Even if you are using a packed trail you will probably walk more slowly than without snow, while if you stumble over obstacles or have to hunt for the route your hiking time can increase drastically. Darkness comes early, so either keep an eye on your watch and be prepared to turn around if you are running late, or else bring plenty of headlamps and batteries - oops, more weight, walk slower, get out even later, etc.
Experienced winter hikers from more arid regions should note that in New Hampshire your clothes and equipment tend to get wet, so you should plan to change mittens at least. Trails have more of a tendency to get icy (ask your downhill skiing friends about this!) so crampons or ice creepers may be more necessary than in the Rockies for instance.
Streams that appear to be solidly frozen may have weak spots hidden by snow that you may not discover until you fall through. If a stream is running open, watch out when stepping on rocks just above the surface - they may have a coating of black ice and getting wet all over in the winter can be very serious. On a warm day, the water may rise several inches due to snowmelt and a crossing that looked OK on the way in may be too high going out.
It is often desirable to select a route without stream crossings or with bridged crossings. Remember that a plank bridge 18 inches wide may be fine in summer but less appealing with a rounded hump of snow and ice on it and water flowing below.
One related issue - in extremely cold weather all the normal water sources may be frozen over and inaccessible unless you have the tools to chop them open.
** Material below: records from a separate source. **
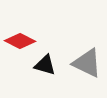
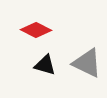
red diamond: moved 16 px right, 11 px up
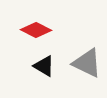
black triangle: moved 1 px left, 1 px down; rotated 15 degrees clockwise
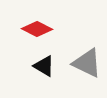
red diamond: moved 1 px right, 1 px up
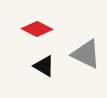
gray triangle: moved 1 px left, 9 px up
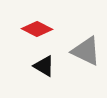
gray triangle: moved 3 px up
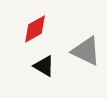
red diamond: moved 2 px left; rotated 56 degrees counterclockwise
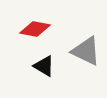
red diamond: rotated 40 degrees clockwise
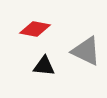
black triangle: rotated 25 degrees counterclockwise
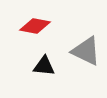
red diamond: moved 3 px up
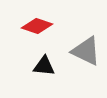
red diamond: moved 2 px right; rotated 8 degrees clockwise
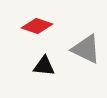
gray triangle: moved 2 px up
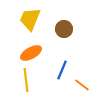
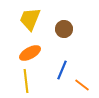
orange ellipse: moved 1 px left
yellow line: moved 1 px down
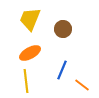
brown circle: moved 1 px left
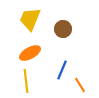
orange line: moved 2 px left; rotated 21 degrees clockwise
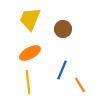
yellow line: moved 2 px right, 1 px down
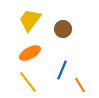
yellow trapezoid: moved 1 px down; rotated 15 degrees clockwise
yellow line: rotated 30 degrees counterclockwise
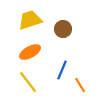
yellow trapezoid: rotated 35 degrees clockwise
orange ellipse: moved 1 px up
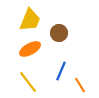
yellow trapezoid: rotated 130 degrees clockwise
brown circle: moved 4 px left, 4 px down
orange ellipse: moved 3 px up
blue line: moved 1 px left, 1 px down
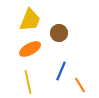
yellow line: rotated 25 degrees clockwise
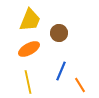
orange ellipse: moved 1 px left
Day hikers may want to bring all the necessary water instead of relying on treating water, and backpackers may want a large pot to melt snow in.
While hundreds of people climb the major White Mountain summits each winter and the average non-hiker probably overestimates the difficulty of climbing them, there are also overambitious people killed or injured every year in the attempt. There are certainly times you can walk around the summit of Mount Washington in shorts and sneakers in January, but you should do this only if you are a member of the Observatory staff and can pop inside 5 minutes later when a storm blows in.
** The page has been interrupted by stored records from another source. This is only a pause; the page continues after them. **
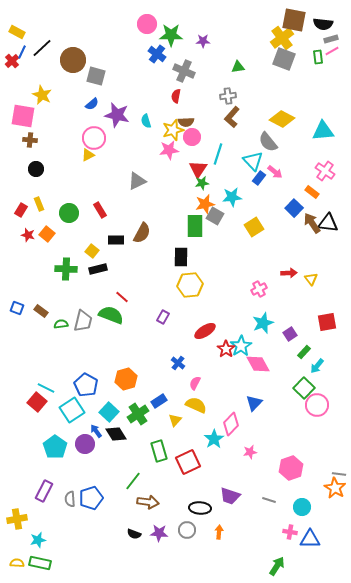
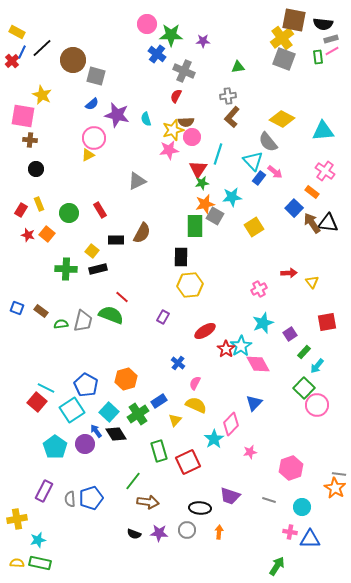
red semicircle at (176, 96): rotated 16 degrees clockwise
cyan semicircle at (146, 121): moved 2 px up
yellow triangle at (311, 279): moved 1 px right, 3 px down
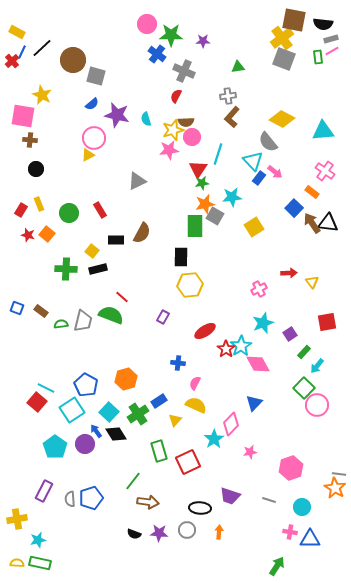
blue cross at (178, 363): rotated 32 degrees counterclockwise
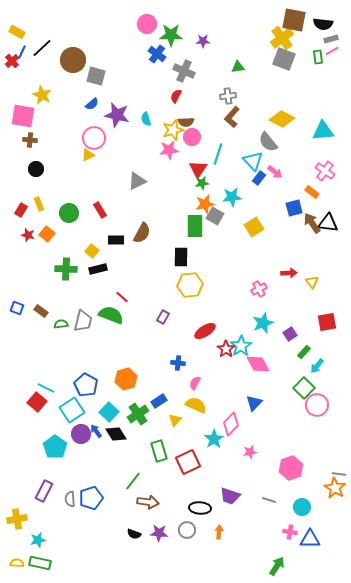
blue square at (294, 208): rotated 30 degrees clockwise
purple circle at (85, 444): moved 4 px left, 10 px up
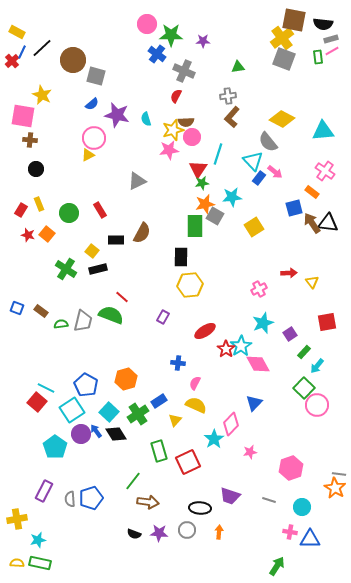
green cross at (66, 269): rotated 30 degrees clockwise
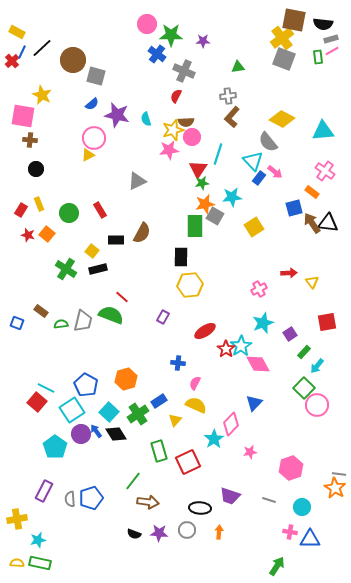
blue square at (17, 308): moved 15 px down
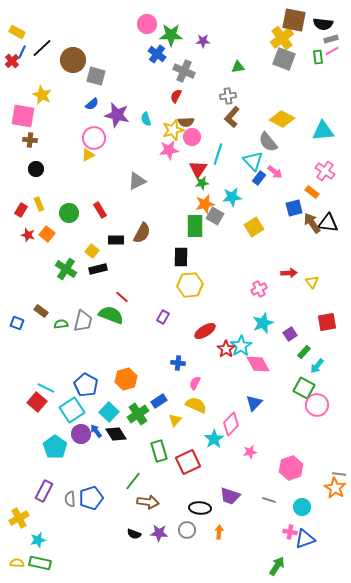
green square at (304, 388): rotated 15 degrees counterclockwise
yellow cross at (17, 519): moved 2 px right, 1 px up; rotated 18 degrees counterclockwise
blue triangle at (310, 539): moved 5 px left; rotated 20 degrees counterclockwise
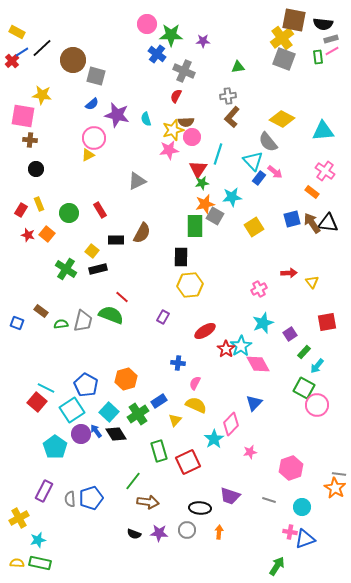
blue line at (22, 52): rotated 32 degrees clockwise
yellow star at (42, 95): rotated 18 degrees counterclockwise
blue square at (294, 208): moved 2 px left, 11 px down
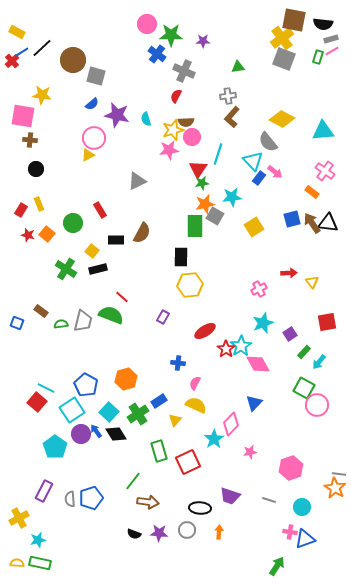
green rectangle at (318, 57): rotated 24 degrees clockwise
green circle at (69, 213): moved 4 px right, 10 px down
cyan arrow at (317, 366): moved 2 px right, 4 px up
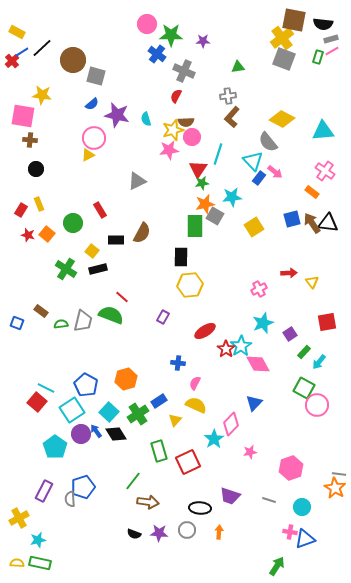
blue pentagon at (91, 498): moved 8 px left, 11 px up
Winter hiking above treeline is a serious undertaking that requires specialized equipment - stand outside Pinkham Notch Camp on a winter weekend and watch the $1000-dollar bills walk by. Fortunately, there are many people who know how to climb the 5000-footers safely in winter and you should plan to go with one of them until you gain this experience. If none of your friends is among them, join an outing club or employ one of the guide services.
There are people who look for a particularly bad forecast so they can test their equipment for next summer's trip to Denali or the Himalayas. Don't follow them unless your gear is also suitable for Mt. Everest.
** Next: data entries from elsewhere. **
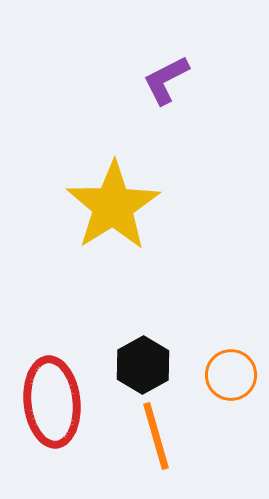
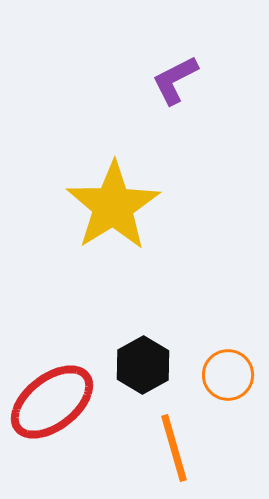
purple L-shape: moved 9 px right
orange circle: moved 3 px left
red ellipse: rotated 58 degrees clockwise
orange line: moved 18 px right, 12 px down
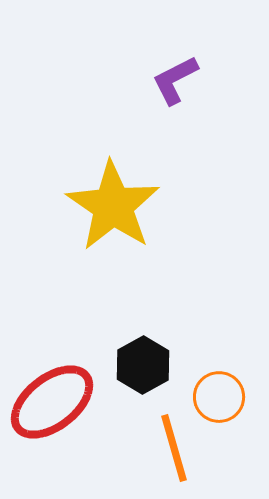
yellow star: rotated 6 degrees counterclockwise
orange circle: moved 9 px left, 22 px down
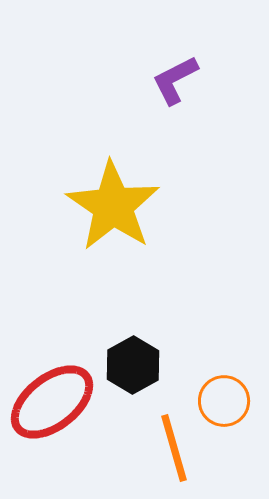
black hexagon: moved 10 px left
orange circle: moved 5 px right, 4 px down
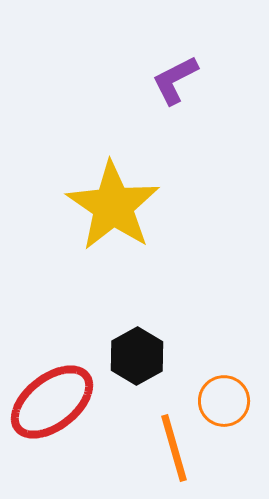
black hexagon: moved 4 px right, 9 px up
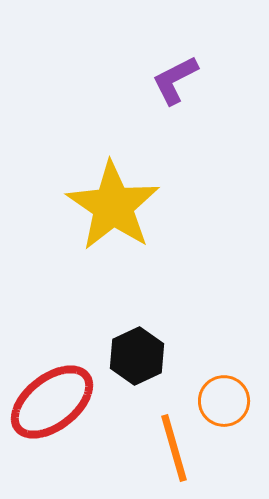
black hexagon: rotated 4 degrees clockwise
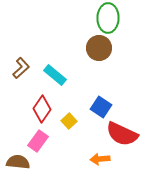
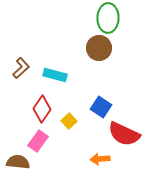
cyan rectangle: rotated 25 degrees counterclockwise
red semicircle: moved 2 px right
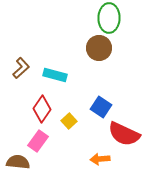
green ellipse: moved 1 px right
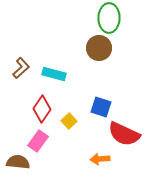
cyan rectangle: moved 1 px left, 1 px up
blue square: rotated 15 degrees counterclockwise
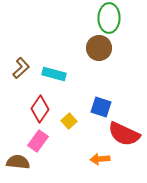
red diamond: moved 2 px left
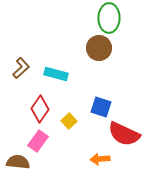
cyan rectangle: moved 2 px right
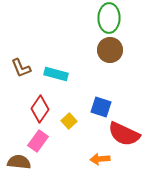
brown circle: moved 11 px right, 2 px down
brown L-shape: rotated 110 degrees clockwise
brown semicircle: moved 1 px right
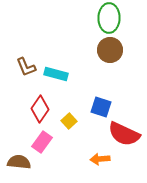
brown L-shape: moved 5 px right, 1 px up
pink rectangle: moved 4 px right, 1 px down
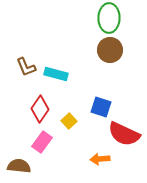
brown semicircle: moved 4 px down
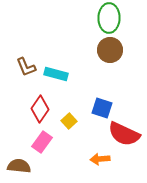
blue square: moved 1 px right, 1 px down
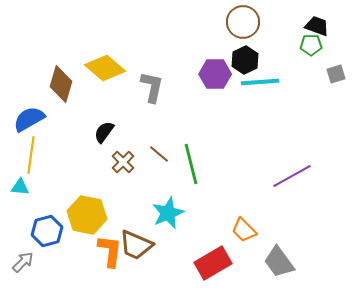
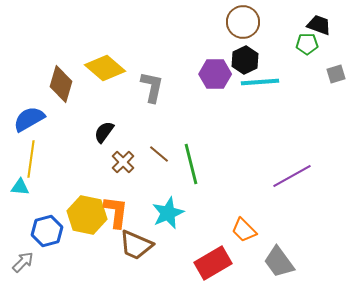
black trapezoid: moved 2 px right, 1 px up
green pentagon: moved 4 px left, 1 px up
yellow line: moved 4 px down
orange L-shape: moved 6 px right, 39 px up
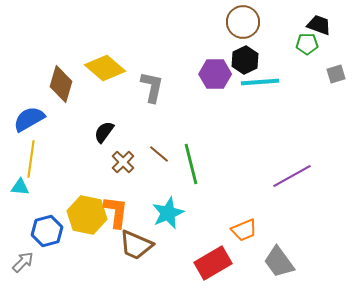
orange trapezoid: rotated 68 degrees counterclockwise
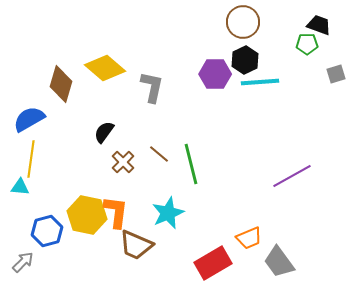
orange trapezoid: moved 5 px right, 8 px down
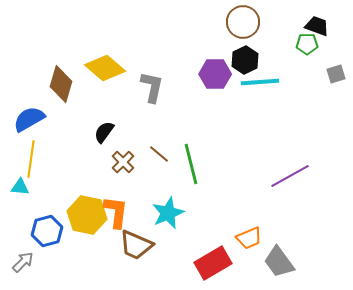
black trapezoid: moved 2 px left, 1 px down
purple line: moved 2 px left
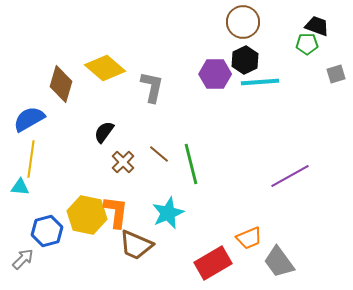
gray arrow: moved 3 px up
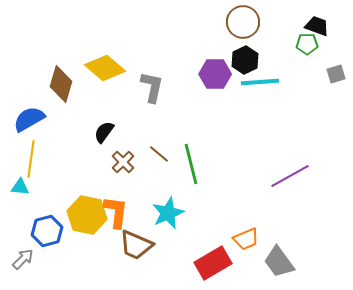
orange trapezoid: moved 3 px left, 1 px down
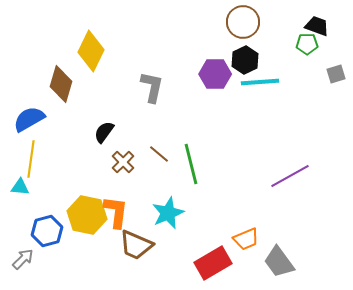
yellow diamond: moved 14 px left, 17 px up; rotated 75 degrees clockwise
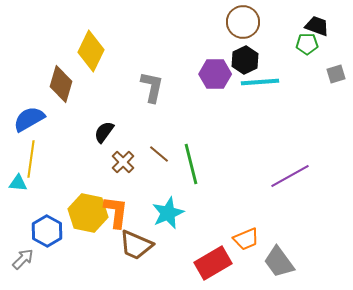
cyan triangle: moved 2 px left, 4 px up
yellow hexagon: moved 1 px right, 2 px up
blue hexagon: rotated 16 degrees counterclockwise
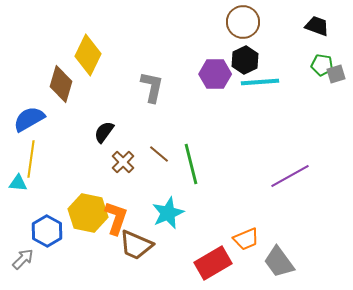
green pentagon: moved 15 px right, 21 px down; rotated 10 degrees clockwise
yellow diamond: moved 3 px left, 4 px down
orange L-shape: moved 6 px down; rotated 12 degrees clockwise
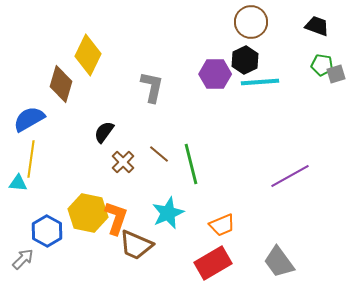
brown circle: moved 8 px right
orange trapezoid: moved 24 px left, 14 px up
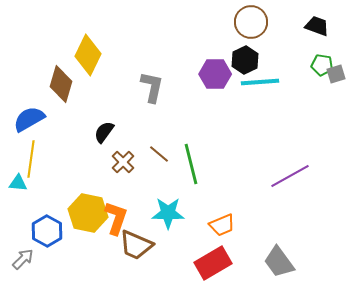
cyan star: rotated 24 degrees clockwise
One easy way to kill yourself is to pick a date months in advance and insist on going then regardless of conditions. It is far better to be flexible and pick an easier trip or even stay home if the weather is not top-notch. From experience, it is more fun to climb Mount Washington on a winter day when you can eat lunch with your mittens off rather than on a day that you need 4-wheel-drive to get into the parking lot at Pinkham Notch.